Phillip Glass y los músicos wixárikas: música que hace crecer flores en el desierto

El álbum Concert of the Sixth Sun es una colaboración entre el compositor Philip Glass y los músicos huicholes Daniel Medina de la Rosa y Roberto Carrillo.

“Flores y cantos”, decían los antiguos mexicanos para referirse a la cara sensible y estética del Universo, a esa que abre el corazón. Y precisamente flores y cantos es lo que nos da Concert of the Sixth Sun (2013), el álbum epifánico, que resultó de la colaboración entre Phillip Glass y los músicos wixárikas Daniel Medina de la Rosa y Roberto Carrillo.

Un encuentro, quizá improbable, es esta vez la fuente de esa música.

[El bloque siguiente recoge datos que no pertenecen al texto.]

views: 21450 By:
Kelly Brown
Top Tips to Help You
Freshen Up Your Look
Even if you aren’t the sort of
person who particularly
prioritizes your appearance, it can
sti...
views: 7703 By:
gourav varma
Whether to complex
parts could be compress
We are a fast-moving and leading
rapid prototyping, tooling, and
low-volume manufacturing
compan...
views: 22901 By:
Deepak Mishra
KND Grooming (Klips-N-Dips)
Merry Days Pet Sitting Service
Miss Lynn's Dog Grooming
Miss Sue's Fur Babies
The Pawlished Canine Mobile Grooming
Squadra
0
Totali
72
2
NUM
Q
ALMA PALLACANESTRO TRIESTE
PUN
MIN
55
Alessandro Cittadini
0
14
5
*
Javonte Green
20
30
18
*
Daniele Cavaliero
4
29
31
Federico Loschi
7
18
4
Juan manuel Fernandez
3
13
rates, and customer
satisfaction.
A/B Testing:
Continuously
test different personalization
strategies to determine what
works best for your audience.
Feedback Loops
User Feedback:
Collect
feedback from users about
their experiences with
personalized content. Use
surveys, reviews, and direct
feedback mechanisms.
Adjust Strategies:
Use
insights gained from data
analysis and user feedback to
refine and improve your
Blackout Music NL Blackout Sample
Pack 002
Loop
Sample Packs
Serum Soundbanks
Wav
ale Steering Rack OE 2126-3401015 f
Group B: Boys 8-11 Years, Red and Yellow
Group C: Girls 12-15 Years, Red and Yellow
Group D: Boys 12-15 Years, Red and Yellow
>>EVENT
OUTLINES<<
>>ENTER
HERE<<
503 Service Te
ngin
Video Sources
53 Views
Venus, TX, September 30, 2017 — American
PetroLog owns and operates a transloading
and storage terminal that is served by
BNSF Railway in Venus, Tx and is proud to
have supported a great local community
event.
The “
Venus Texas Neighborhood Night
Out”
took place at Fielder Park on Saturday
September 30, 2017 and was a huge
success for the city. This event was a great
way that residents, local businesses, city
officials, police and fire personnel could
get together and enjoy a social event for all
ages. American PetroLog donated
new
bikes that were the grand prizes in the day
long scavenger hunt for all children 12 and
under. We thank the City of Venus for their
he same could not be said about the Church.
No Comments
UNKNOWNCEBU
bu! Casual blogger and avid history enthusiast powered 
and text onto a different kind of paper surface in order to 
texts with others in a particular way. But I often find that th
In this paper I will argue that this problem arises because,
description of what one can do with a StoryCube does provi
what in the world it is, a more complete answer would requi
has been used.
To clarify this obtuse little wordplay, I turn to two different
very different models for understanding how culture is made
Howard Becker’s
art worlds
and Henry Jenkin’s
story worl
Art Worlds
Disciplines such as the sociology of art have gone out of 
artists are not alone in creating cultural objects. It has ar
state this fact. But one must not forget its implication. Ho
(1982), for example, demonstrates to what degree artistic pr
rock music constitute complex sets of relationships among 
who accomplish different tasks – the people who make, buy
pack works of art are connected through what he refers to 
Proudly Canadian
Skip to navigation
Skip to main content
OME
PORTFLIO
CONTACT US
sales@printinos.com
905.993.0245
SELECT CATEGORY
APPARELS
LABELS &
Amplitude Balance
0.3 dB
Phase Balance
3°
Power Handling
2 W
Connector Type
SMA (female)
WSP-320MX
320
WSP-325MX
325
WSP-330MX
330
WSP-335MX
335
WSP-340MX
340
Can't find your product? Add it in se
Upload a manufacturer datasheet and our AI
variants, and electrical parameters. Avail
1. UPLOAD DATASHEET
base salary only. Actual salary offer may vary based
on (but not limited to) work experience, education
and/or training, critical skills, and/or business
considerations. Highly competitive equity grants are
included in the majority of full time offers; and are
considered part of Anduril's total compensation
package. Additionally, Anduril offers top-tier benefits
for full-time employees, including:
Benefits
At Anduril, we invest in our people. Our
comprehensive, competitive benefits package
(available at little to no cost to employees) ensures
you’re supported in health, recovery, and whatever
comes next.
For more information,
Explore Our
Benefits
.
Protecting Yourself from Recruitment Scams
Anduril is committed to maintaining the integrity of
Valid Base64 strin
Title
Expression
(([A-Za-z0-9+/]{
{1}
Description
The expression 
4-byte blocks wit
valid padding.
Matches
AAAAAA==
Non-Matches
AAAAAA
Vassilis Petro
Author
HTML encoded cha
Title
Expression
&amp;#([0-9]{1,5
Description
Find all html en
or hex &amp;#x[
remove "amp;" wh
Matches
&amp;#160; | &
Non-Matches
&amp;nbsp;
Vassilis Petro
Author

Uno de los más inquietos compositores de la última mitad de siglo, cuyo paso quedará impreso en la la memoria creativa de la humanidad, siguió el camino hasta el territorio sagrado de Wirikuta. Ahí Glass se encuentra con una explosiva mezcla de arte y espiritualidad, y de la música que germina justo en medio; con músicos para quienes hacer música es “soñar música”, y que a través de ella le hablan a los viejos espíritus y las fuerzas naturales.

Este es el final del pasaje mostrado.